### What to produce
When a line below contains the word "deux", copy that line.

### Entries shown
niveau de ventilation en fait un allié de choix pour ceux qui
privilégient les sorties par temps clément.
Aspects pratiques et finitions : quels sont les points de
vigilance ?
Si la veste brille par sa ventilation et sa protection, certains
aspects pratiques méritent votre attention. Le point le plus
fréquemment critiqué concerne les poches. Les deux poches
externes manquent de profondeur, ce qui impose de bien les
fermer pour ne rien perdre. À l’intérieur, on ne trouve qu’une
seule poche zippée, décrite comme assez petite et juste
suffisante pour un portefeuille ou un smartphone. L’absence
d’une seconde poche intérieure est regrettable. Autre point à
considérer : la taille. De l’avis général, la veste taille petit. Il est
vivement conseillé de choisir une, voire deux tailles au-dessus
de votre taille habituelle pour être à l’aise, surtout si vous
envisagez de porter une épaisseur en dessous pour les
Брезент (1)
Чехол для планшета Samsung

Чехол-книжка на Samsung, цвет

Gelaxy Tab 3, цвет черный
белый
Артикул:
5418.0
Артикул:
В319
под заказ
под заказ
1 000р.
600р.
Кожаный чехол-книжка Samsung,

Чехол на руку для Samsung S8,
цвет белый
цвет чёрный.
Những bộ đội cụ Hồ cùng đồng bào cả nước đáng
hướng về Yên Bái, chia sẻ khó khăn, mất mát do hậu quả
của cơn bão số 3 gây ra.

...

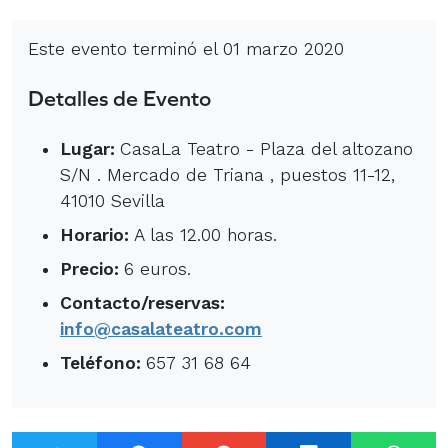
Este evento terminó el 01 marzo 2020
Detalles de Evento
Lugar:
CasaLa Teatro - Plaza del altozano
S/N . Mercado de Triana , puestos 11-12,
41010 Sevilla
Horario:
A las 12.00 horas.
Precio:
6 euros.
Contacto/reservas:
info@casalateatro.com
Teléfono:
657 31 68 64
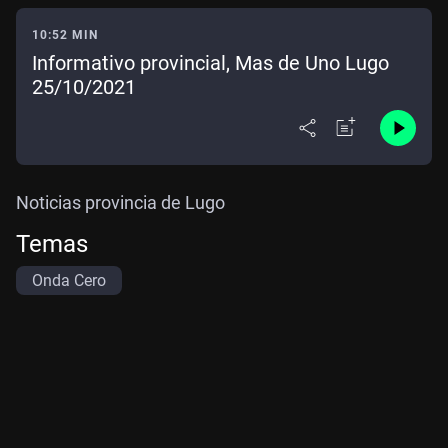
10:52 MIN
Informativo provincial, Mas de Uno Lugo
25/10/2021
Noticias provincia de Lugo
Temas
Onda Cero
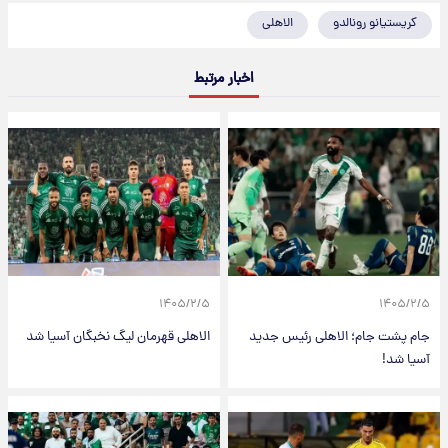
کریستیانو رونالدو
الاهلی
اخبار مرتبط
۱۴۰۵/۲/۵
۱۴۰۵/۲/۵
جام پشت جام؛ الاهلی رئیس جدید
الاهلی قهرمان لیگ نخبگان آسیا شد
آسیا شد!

### Solution
fréquemment critiqué concerne les poches. Les deux poches
vivement conseillé de choisir une, voire deux tailles au-dessus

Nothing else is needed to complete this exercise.